Stored items =
::::::
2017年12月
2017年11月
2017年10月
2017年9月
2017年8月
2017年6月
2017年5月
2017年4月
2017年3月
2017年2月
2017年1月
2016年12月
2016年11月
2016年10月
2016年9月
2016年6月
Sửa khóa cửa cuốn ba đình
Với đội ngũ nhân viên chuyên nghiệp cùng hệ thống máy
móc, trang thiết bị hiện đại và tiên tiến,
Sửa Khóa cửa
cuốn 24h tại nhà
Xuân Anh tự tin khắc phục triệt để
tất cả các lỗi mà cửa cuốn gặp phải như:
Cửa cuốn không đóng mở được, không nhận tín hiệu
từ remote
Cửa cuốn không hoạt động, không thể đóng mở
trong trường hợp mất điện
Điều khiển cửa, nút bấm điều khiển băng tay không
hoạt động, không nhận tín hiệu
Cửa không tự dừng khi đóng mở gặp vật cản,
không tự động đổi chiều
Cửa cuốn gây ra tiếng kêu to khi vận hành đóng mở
::::::
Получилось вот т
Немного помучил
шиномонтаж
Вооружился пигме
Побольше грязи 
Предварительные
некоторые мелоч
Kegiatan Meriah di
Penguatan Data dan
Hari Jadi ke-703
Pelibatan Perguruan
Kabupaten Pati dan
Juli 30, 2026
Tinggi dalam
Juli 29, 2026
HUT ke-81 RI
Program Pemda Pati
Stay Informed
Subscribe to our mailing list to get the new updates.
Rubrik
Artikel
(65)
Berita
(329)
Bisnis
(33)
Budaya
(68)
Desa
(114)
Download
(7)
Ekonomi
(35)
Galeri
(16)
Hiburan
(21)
::::::
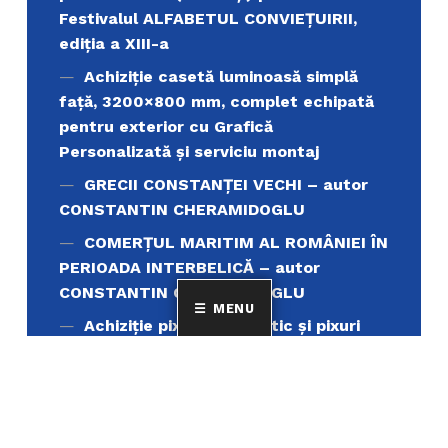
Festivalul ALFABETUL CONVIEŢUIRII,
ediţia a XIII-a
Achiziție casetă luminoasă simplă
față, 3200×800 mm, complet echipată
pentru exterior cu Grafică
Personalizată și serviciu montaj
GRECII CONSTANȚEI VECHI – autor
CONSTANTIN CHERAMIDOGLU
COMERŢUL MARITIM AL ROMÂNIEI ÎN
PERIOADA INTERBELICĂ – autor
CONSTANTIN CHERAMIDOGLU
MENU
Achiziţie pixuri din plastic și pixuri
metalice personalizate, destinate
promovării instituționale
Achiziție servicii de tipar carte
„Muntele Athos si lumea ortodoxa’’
::::::
What is needed =
Beginning at the line above that contains "GRECII CONSTANȚEI VECHI – autor", return each line exactly through the line that contains "si lumea ortodoxa’’", and no others.

Written response =
GRECII CONSTANȚEI VECHI – autor
CONSTANTIN CHERAMIDOGLU
COMERŢUL MARITIM AL ROMÂNIEI ÎN
PERIOADA INTERBELICĂ – autor
CONSTANTIN CHERAMIDOGLU
MENU
Achiziţie pixuri din plastic și pixuri
metalice personalizate, destinate
promovării instituționale
Achiziție servicii de tipar carte
„Muntele Athos si lumea ortodoxa’’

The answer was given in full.